**Excerpts from a dataset:**
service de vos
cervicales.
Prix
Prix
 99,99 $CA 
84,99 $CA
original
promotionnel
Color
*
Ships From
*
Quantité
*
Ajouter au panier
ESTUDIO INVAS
* * *
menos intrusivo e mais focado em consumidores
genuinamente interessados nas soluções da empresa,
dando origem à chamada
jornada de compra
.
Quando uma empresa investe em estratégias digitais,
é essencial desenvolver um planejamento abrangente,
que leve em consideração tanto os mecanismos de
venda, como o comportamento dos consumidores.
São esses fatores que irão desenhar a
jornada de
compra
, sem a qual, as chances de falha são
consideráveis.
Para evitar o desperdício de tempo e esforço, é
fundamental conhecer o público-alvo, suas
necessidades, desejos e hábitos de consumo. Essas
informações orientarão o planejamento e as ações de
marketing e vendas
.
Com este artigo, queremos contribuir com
...
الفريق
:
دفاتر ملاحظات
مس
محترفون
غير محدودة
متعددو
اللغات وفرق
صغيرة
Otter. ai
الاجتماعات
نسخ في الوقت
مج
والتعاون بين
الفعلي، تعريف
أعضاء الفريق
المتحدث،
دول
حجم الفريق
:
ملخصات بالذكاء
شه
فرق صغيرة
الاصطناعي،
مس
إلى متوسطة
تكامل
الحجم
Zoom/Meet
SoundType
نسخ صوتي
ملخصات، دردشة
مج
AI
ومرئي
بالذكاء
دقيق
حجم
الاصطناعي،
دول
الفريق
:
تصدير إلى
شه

**Work required:** Only the lines above starting with the one with "service de vos" and going through the one with "ESTUDIO INVAS" are to be copied, word for word and with both ends kept.

**Answer below:**
service de vos
cervicales.
Prix
Prix
 99,99 $CA 
84,99 $CA
original
promotionnel
Color
*
Ships From
*
Quantité
*
Ajouter au panier
ESTUDIO INVAS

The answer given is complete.